> **TASK STATEMENT**
What you output must match the entries exactly, apart from the pictures, which are left out.

> **DATA EXCERPTS**
------------------------
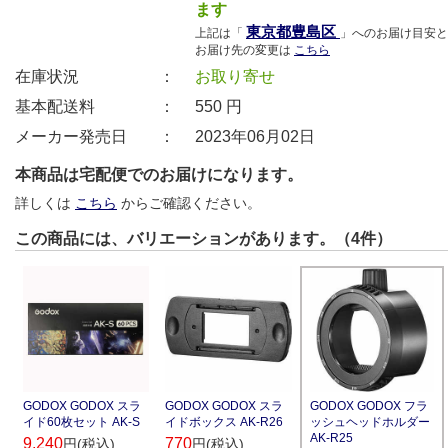
ます
東京都豊島区
上記は「
」へのお届け目安と
お届け先の変更は
こちら
在庫状況 ：
お取り寄せ
基本配送料 ：
550
円
メーカー発売日 ：
2023年06月02日
本商品は宅配便でのお届けになります。
詳しくは
こちら
からご確認ください。
この商品には、バリエーションがあります。（4件）
GODOX GODOX フラ
GODOX GODOX スラ
GODOX GODOX スラ
ッシュヘッドホルダー
イド60枚セット AK-S
イドボックス AK-R26
AK-R25
9,240
770
円(税込)
円(税込)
------------------------
> **ANSWER**
ます
東京都豊島区
上記は「
」へのお届け目安と
お届け先の変更は
こちら
在庫状況 ：
お取り寄せ
基本配送料 ：
550
円
メーカー発売日 ：
2023年06月02日
本商品は宅配便でのお届けになります。
詳しくは
こちら
からご確認ください。
この商品には、バリエーションがあります。（4件）
GODOX GODOX フラ
GODOX GODOX スラ
GODOX GODOX スラ
ッシュヘッドホルダー
イド60枚セット AK-S
イドボックス AK-R26
AK-R25
9,240
770
円(税込)
円(税込)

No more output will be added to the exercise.